------ Material provided
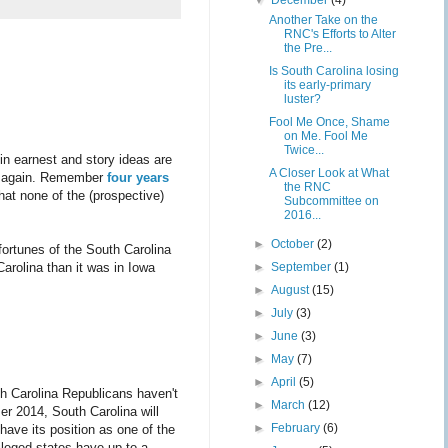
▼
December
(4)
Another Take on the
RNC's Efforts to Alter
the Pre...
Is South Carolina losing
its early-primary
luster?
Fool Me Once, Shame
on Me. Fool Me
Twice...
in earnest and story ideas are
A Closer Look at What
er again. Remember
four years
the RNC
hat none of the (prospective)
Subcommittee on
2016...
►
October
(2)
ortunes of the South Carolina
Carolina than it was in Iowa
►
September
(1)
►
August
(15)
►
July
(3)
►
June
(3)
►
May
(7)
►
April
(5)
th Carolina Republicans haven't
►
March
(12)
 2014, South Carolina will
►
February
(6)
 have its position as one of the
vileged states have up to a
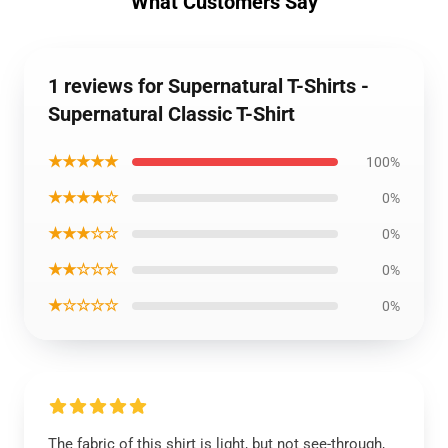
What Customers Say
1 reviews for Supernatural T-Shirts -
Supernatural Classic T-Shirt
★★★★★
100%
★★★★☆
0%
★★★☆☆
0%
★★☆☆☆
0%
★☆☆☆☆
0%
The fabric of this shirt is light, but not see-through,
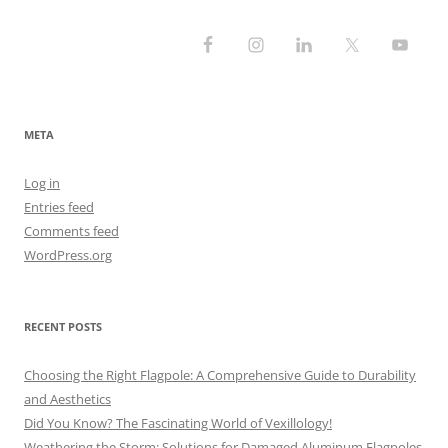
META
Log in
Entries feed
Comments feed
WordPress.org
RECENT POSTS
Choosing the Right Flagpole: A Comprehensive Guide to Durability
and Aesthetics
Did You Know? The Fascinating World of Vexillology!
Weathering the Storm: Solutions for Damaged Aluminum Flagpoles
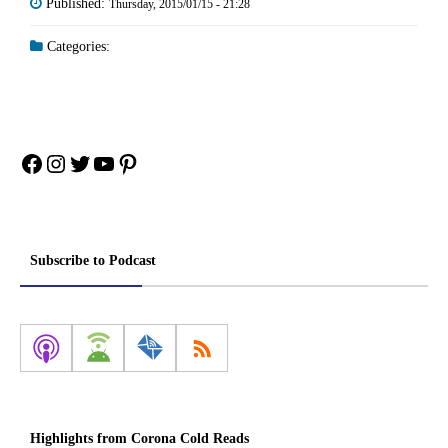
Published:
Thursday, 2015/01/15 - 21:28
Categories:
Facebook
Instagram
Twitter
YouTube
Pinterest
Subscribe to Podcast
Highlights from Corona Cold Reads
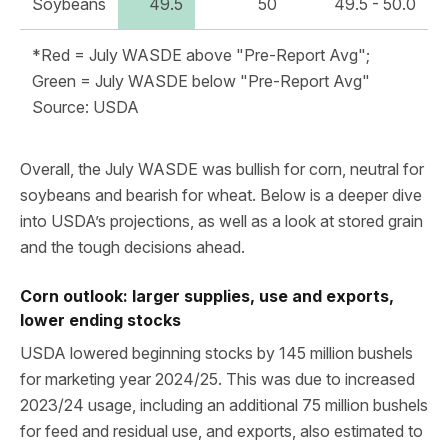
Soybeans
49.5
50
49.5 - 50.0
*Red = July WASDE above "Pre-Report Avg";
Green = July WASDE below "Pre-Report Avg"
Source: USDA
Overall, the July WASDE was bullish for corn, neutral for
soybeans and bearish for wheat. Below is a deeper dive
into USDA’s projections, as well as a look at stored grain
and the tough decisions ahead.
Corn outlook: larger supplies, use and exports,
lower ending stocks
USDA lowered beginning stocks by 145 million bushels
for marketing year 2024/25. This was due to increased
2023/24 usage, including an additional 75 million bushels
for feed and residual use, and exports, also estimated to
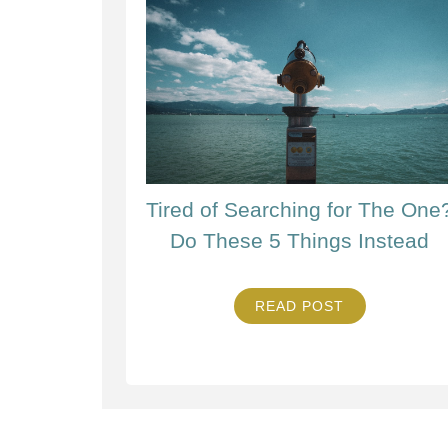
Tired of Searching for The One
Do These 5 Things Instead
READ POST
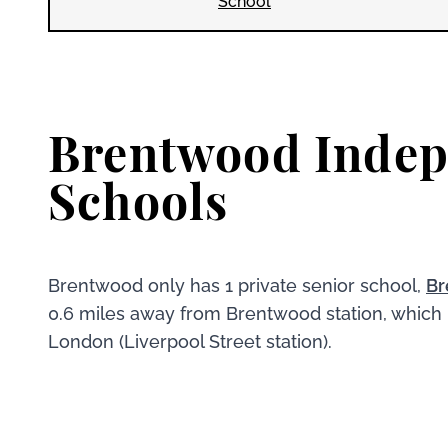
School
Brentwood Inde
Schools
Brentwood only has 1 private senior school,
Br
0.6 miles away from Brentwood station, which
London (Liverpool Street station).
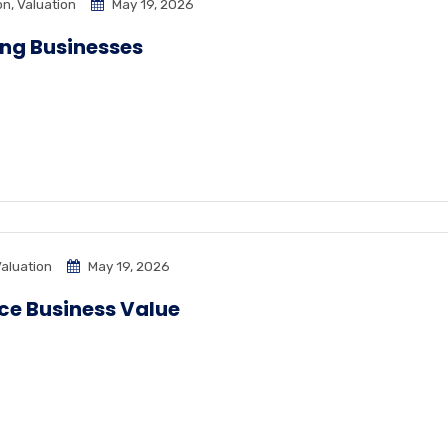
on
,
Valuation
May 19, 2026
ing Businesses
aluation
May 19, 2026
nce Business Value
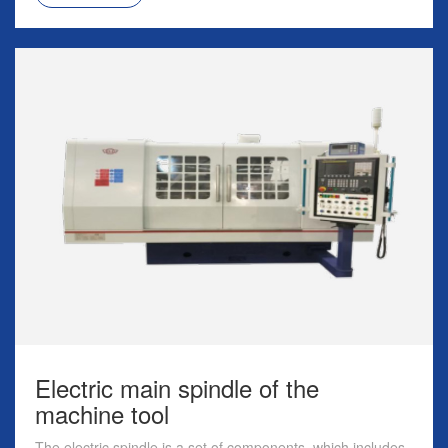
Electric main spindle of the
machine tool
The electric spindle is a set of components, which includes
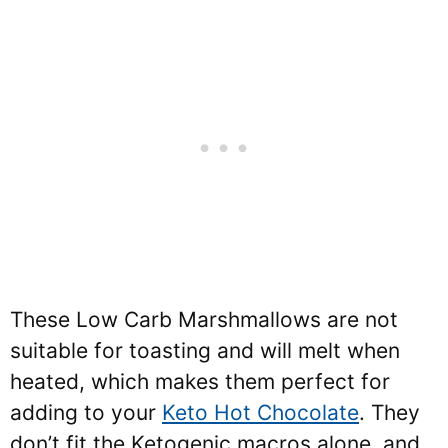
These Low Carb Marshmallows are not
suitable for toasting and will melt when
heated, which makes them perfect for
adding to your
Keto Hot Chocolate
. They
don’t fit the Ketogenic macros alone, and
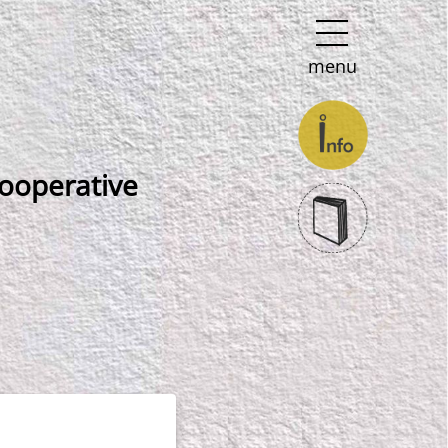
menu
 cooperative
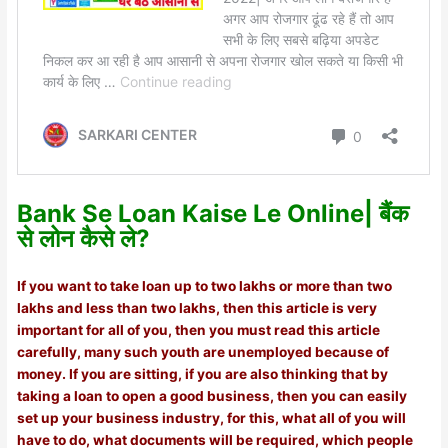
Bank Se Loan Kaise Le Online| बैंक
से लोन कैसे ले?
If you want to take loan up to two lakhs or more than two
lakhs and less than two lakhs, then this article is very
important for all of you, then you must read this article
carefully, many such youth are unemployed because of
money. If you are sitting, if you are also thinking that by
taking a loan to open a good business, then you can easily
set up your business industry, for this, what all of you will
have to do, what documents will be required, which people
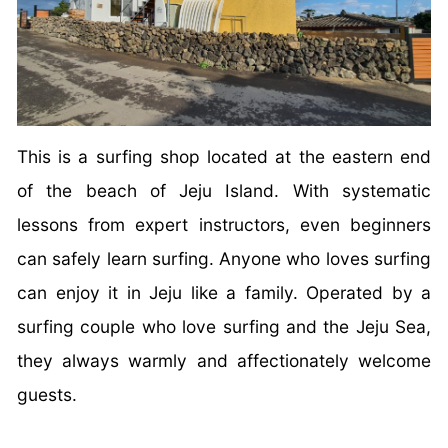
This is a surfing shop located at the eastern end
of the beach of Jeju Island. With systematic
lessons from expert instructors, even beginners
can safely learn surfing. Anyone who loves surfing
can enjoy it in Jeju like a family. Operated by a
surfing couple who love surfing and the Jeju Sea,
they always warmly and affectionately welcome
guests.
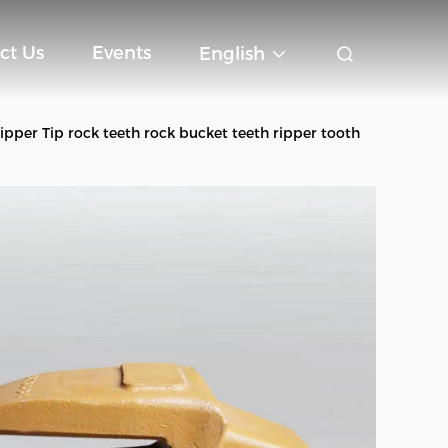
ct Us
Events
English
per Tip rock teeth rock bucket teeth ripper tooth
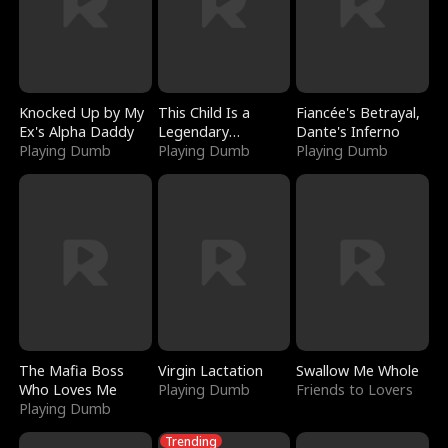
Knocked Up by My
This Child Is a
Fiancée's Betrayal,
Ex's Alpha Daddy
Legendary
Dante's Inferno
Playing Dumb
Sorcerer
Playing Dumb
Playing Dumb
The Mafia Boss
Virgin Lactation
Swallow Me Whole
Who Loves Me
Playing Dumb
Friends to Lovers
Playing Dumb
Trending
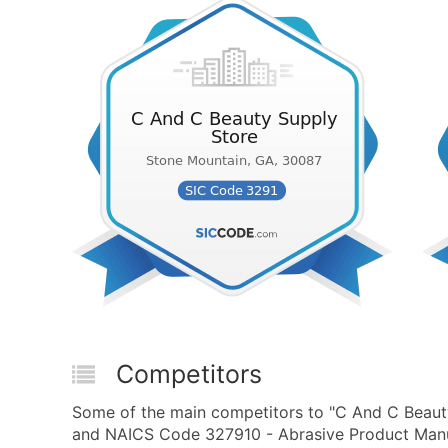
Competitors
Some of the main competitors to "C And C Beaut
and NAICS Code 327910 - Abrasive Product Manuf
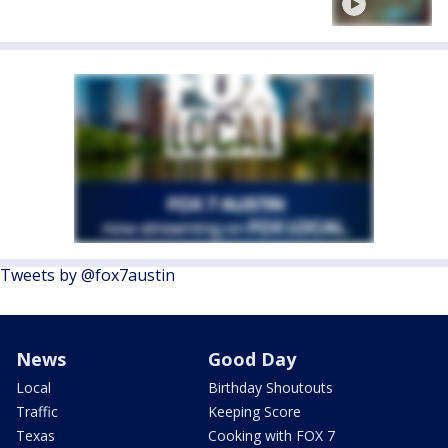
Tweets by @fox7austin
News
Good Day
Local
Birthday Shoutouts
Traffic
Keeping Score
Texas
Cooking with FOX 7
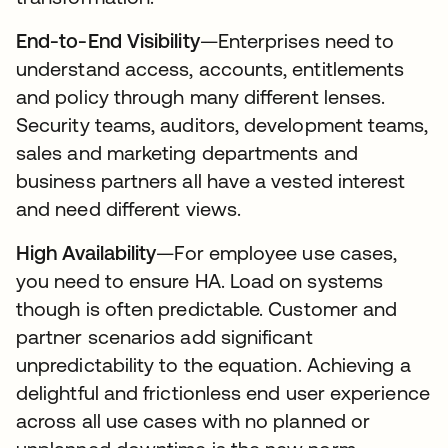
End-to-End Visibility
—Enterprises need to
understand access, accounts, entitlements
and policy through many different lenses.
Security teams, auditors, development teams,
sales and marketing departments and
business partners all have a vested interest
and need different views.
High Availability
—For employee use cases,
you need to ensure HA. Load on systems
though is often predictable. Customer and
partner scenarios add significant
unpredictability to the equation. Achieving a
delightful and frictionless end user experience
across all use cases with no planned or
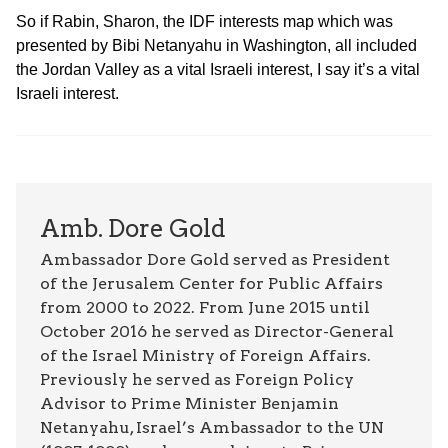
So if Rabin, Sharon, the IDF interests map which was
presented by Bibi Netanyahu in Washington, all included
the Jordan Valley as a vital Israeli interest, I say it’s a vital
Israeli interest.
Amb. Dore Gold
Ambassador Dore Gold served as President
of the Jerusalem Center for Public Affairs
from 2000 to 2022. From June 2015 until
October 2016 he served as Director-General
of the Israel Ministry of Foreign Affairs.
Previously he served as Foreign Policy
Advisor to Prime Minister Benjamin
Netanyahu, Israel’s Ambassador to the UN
------------
Task statement
Every entry belongs in the answer exactly as written, but no picture does.

Task result
▼
December
(4)
Another Take on the
RNC's Efforts to Alter
the Pre...
Is South Carolina losing
its early-primary
luster?
Fool Me Once, Shame
on Me. Fool Me
Twice...
in earnest and story ideas are
A Closer Look at What
er again. Remember
four years
the RNC
hat none of the (prospective)
Subcommittee on
2016...
►
October
(2)
ortunes of the South Carolina
Carolina than it was in Iowa
►
September
(1)
►
August
(15)
►
July
(3)
►
June
(3)
►
May
(7)
►
April
(5)
th Carolina Republicans haven't
►
March
(12)
 2014, South Carolina will
►
February
(6)
 have its position as one of the
vileged states have up to a
What Customers Say
1 reviews for Supernatural T-Shirts -
Supernatural Classic T-Shirt
★★★★★
100%
★★★★☆
0%
★★★☆☆
0%
★★☆☆☆
0%
★☆☆☆☆
0%
The fabric of this shirt is light, but not see-through,
META
Log in
Entries feed
Comments feed
WordPress.org
RECENT POSTS
Choosing the Right Flagpole: A Comprehensive Guide to Durability
and Aesthetics
Did You Know? The Fascinating World of Vexillology!
Weathering the Storm: Solutions for Damaged Aluminum Flagpoles
Published:
Thursday, 2015/01/15 - 21:28
Categories:
Facebook
Instagram
Twitter
YouTube
Pinterest
Subscribe to Podcast
Highlights from Corona Cold Reads
Soybeans
49.5
50
49.5 - 50.0
*Red = July WASDE above "Pre-Report Avg";
Green = July WASDE below "Pre-Report Avg"
Source: USDA
Overall, the July WASDE was bullish for corn, neutral for
soybeans and bearish for wheat. Below is a deeper dive
into USDA’s projections, as well as a look at stored grain
and the tough decisions ahead.
Corn outlook: larger supplies, use and exports,
lower ending stocks
USDA lowered beginning stocks by 145 million bushels
for marketing year 2024/25. This was due to increased
2023/24 usage, including an additional 75 million bushels
for feed and residual use, and exports, also estimated to
Tired of Searching for The One
Do These 5 Things Instead
READ POST
School
Brentwood Inde
Schools
Brentwood only has 1 private senior school,
Br
0.6 miles away from Brentwood station, which
London (Liverpool Street station).
on
,
Valuation
May 19, 2026
ing Businesses
aluation
May 19, 2026
nce Business Value
Electric main spindle of the
machine tool
The electric spindle is a set of components, which includes
These Low Carb Marshmallows are not
suitable for toasting and will melt when
heated, which makes them perfect for
adding to your
Keto Hot Chocolate
. They
don’t fit the Ketogenic macros alone, and
menu
 cooperative
Bank Se Loan Kaise Le Online| बैंक
से लोन कैसे ले?
If you want to take loan up to two lakhs or more than two
lakhs and less than two lakhs, then this article is very
important for all of you, then you must read this article
carefully, many such youth are unemployed because of
money. If you are sitting, if you are also thinking that by
taking a loan to open a good business, then you can easily
set up your business industry, for this, what all of you will
have to do, what documents will be required, which people
This is a surfing shop located at the eastern end
of the beach of Jeju Island. With systematic
lessons from expert instructors, even beginners
can safely learn surfing. Anyone who loves surfing
can enjoy it in Jeju like a family. Operated by a
surfing couple who love surfing and the Jeju Sea,
they always warmly and affectionately welcome
guests.
ct Us
Events
English
per Tip rock teeth rock bucket teeth ripper tooth
Knocked Up by My
This Child Is a
Fiancée's Betrayal,
Ex's Alpha Daddy
Legendary
Dante's Inferno
Playing Dumb
Sorcerer
Playing Dumb
Playing Dumb
The Mafia Boss
Virgin Lactation
Swallow Me Whole
Who Loves Me
Playing Dumb
Friends to Lovers
Playing Dumb
Trending
Competitors
Some of the main competitors to "C And C Beaut
and NAICS Code 327910 - Abrasive Product Manuf
Tweets by @fox7austin
News
Good Day
Local
Birthday Shoutouts
Traffic
Keeping Score
Texas
Cooking with FOX 7
End-to-End Visibility
—Enterprises need to
understand access, accounts, entitlements
and policy through many different lenses.
Security teams, auditors, development teams,
sales and marketing departments and
business partners all have a vested interest
and need different views.
High Availability
—For employee use cases,
you need to ensure HA. Load on systems
though is often predictable. Customer and
partner scenarios add significant
unpredictability to the equation. Achieving a
delightful and frictionless end user experience
across all use cases with no planned or
So if Rabin, Sharon, the IDF interests map which was
presented by Bibi Netanyahu in Washington, all included
the Jordan Valley as a vital Israeli interest, I say it’s a vital
Israeli interest.
Amb. Dore Gold
Ambassador Dore Gold served as President
of the Jerusalem Center for Public Affairs
from 2000 to 2022. From June 2015 until
October 2016 he served as Director-General
of the Israel Ministry of Foreign Affairs.
Previously he served as Foreign Policy
Advisor to Prime Minister Benjamin
Netanyahu, Israel’s Ambassador to the UN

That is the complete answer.